Newsletter for Sunday 21 May 2023

19 May

Apostolic Succession

Last Thursday we celebrated Our Lord’s Ascension into Heaven forty days after His Resurrection. Now we are in the period of the Pentecost Novena. Our Lord had commanded His disciples to gather together in the upper room where they prayed for nine (novem) consecutive days for the coming of the Holy Spirit, and we celebrate this coming of the Holy Spirit next Sunday on the Feast of Pentecost.

In the Gospel on Ascension Thursday, we heard Our Lord say to the eleven remaining Apostles, “All authority in Heaven and on earth has been given to Me. Go, therefore, make disciples of all nations; baptise them in the name of the Father and of the Son and of the Holy Spirit, and teach them to observe all the commands I gave you. And know that I am with you always; yes, to the end of time” (Matthew 28:18-20).

Then we also heard Him say in the reading from the Acts of the Apostles, “You will receive power when the Holy Spirit comes on you, and then you will be My witnesses not only in Jerusalem, but throughout Judaea and Samaria, and indeed to the ends of the earth” (Acts 1:8). So the Apostles are to be teachers and witnesses until the end of time. Obviously the remaining eleven Apostles couldn’t teach all nations themselves, and neither would they survive until the end of time, so those powers had to be passed on to their successors.

It’s an historical fact that Our Lord appointed St Peter head of the Apostles and visible Head of the Church on earth. He was the first pope, and since St Peter there have been 265 popes. We go back from Pope Francis, to Benedict XVI, to John Paul II to John Paul I to Paul VI and so on, all the way back to St Peter himself to whom Our Lord said, “You are Peter and on this rock I will build My Church” (Matthew 16:18). So the Catholic Church is Apostolic in origin.
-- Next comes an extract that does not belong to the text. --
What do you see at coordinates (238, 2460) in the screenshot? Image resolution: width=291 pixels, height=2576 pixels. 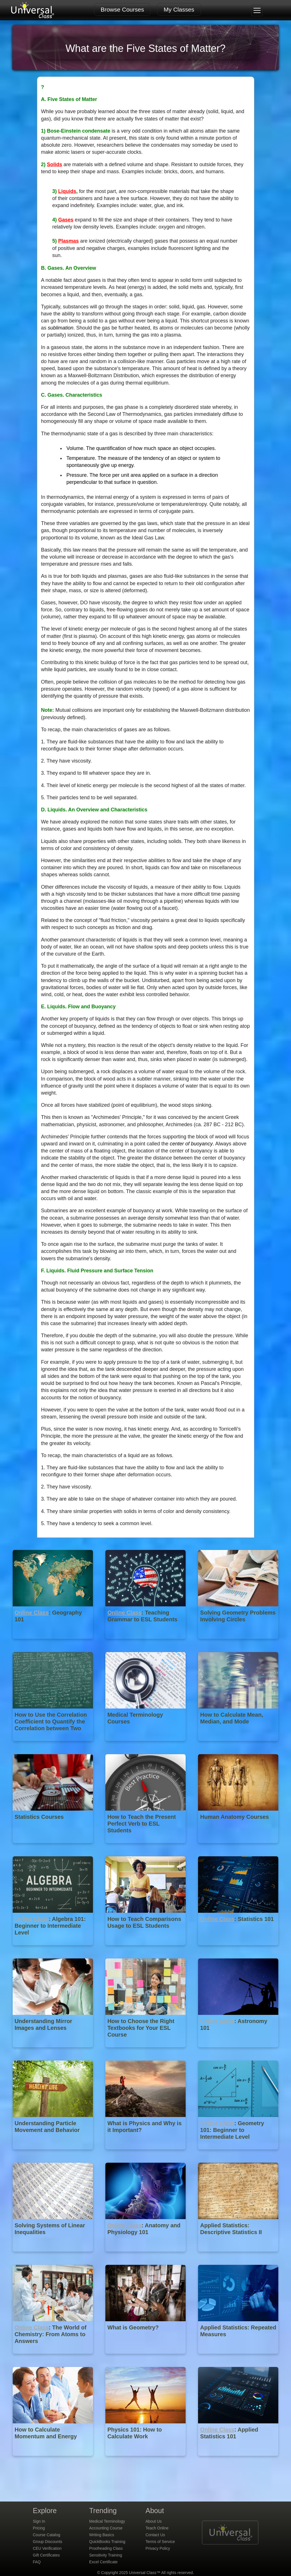 I see `[Online Class : Applied Statistics 101]` at bounding box center [238, 2460].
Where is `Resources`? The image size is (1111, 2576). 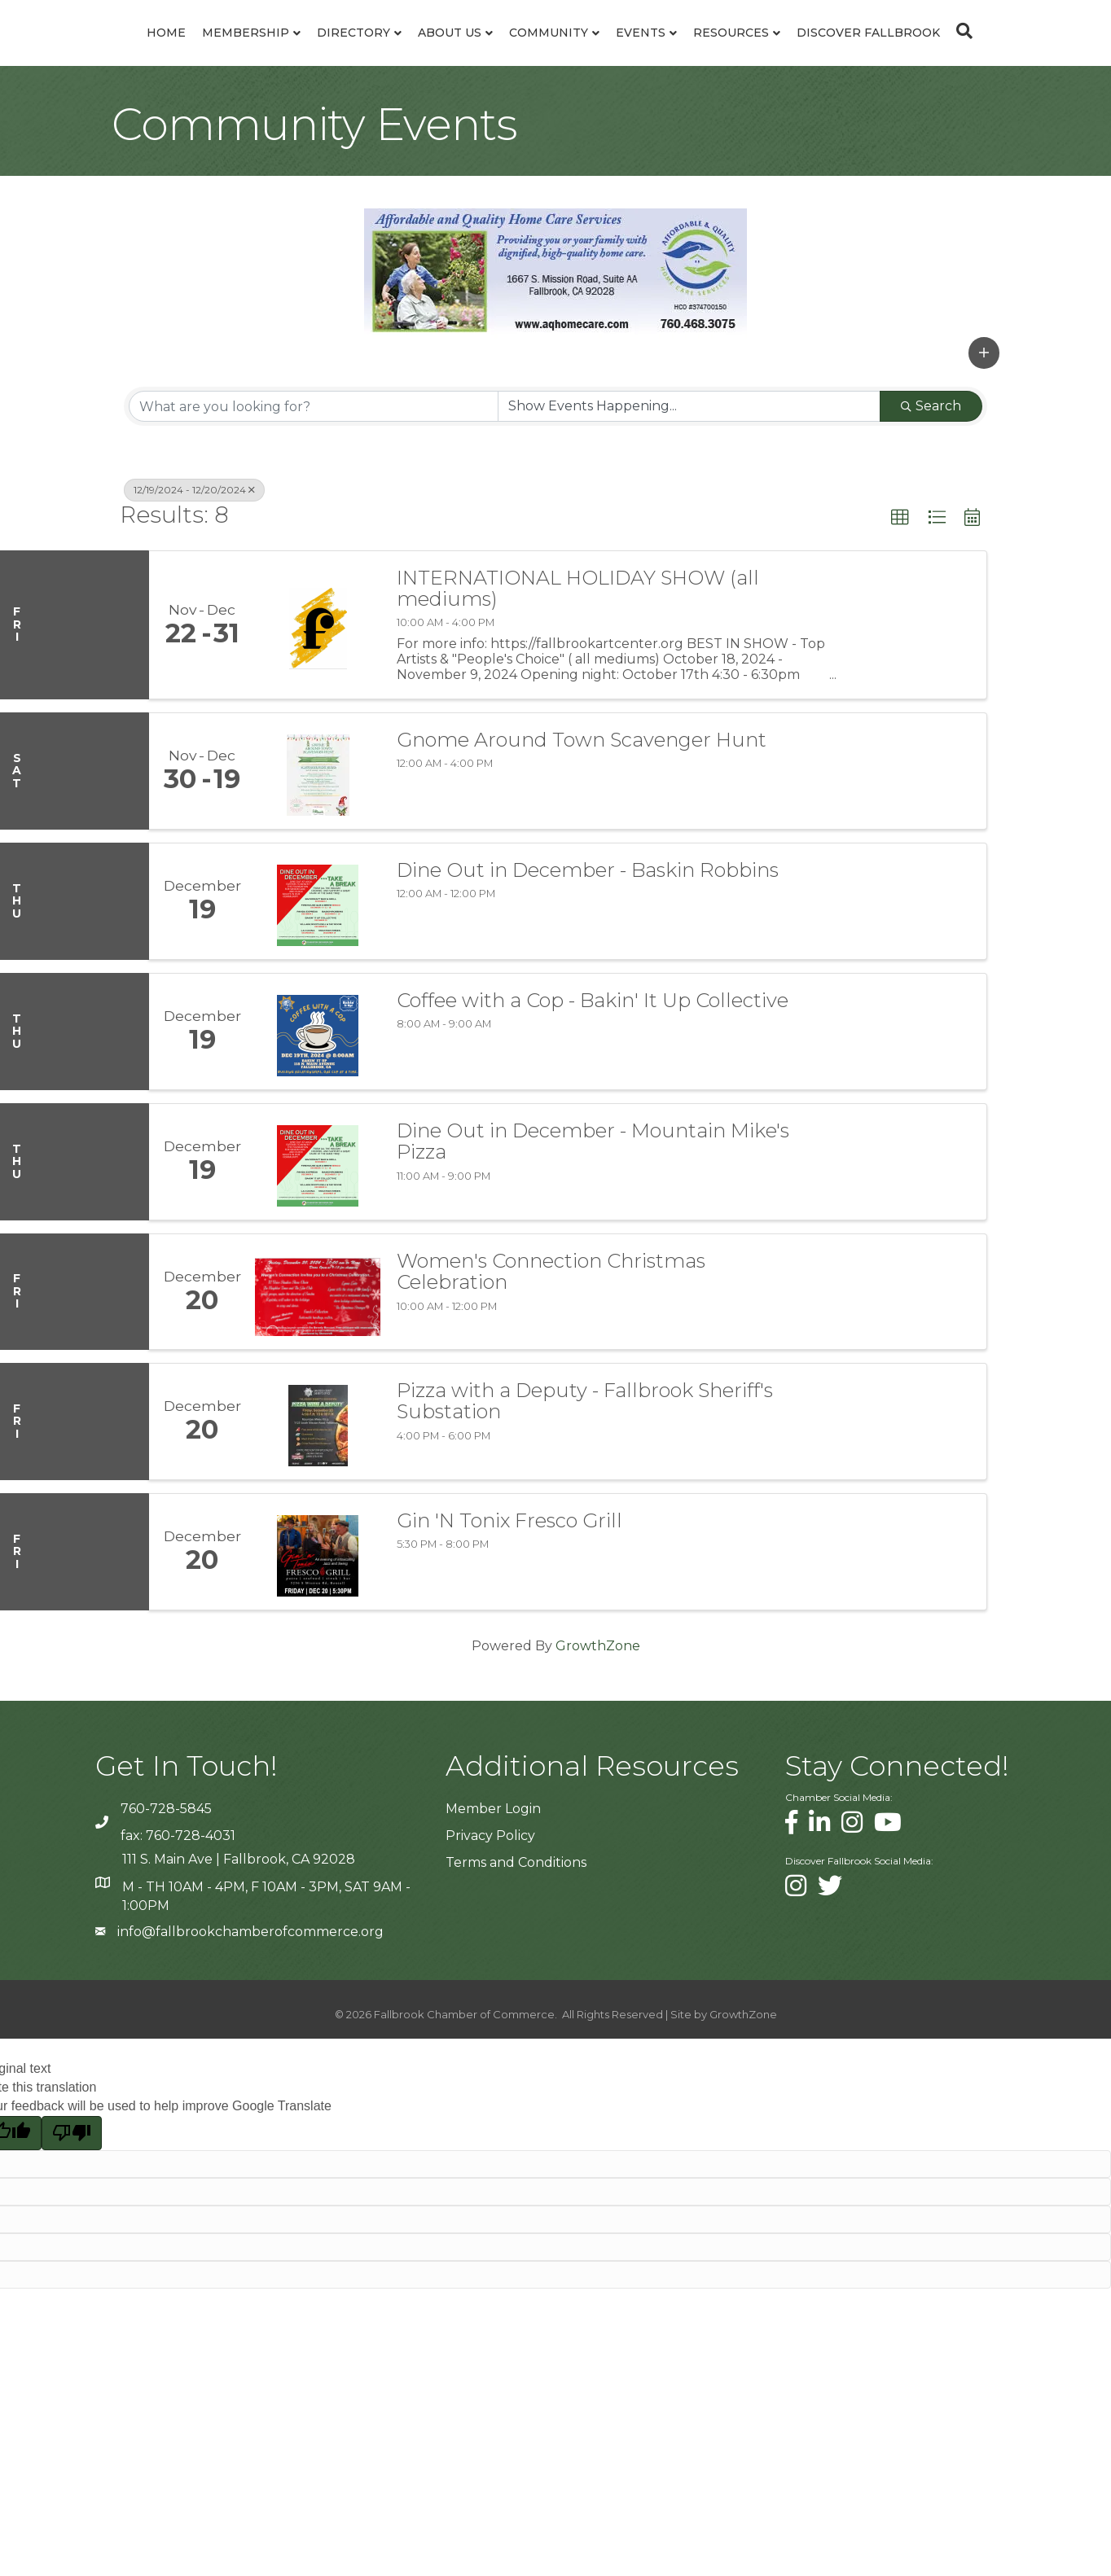 Resources is located at coordinates (845, 52).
The Catholic Church is also Apostolic in her teaching because all the doctrines she teaches were taught by the Apostles. The Catholic Church never invents new doctrines, because if she did, it wouldn’t be Christ’s Church. We remain faithful to what has been revealed and handed down. Divine Revelation concluded with the death of the last Apostle. Hence the great St Athanasius (298-373) said, “Let us note that the very tradition, teaching, and faith of the Catholic Church from the beginning was preached by the Apostles and preserved by the Fathers. On this the Church was founded; and if anyone departs from this, he neither is, nor any longer ought to be called, a Christian.”

The job of the pope and the bishops is to teach that doctrine – and to protect it from attack. It’s what we call the ‘Depositum fidei’ or the ‘Deposit of faith’. However, some argue that the Church fell into error, and that it is the later reformers (particularly in the sixteenth century) who corrected these errors. If this were the case, Christ’s promise would have failed.  How could the Church fall formally into error when people’s salvation depends upon it and especially when Our Lord had promised to protect her from such a scenario, and that He would send the Holy Spirit to guide and teach her until the end of time?

But some might object that only the Apostles themselves were protected from such error. No! Remember Our Lord’s words: “I am with you always; yes, to the end of timeand “He shall give you another Paraclete, that He may abide with you forever and “You will be My witnesses to the ends of the earth (Acts 1:8). The commission was given not to individuals but to the Teaching Church which would last until the end of time, so as the truth could be guaranteed. That Church is the Catholic Church which Christ founded on Peter the rock.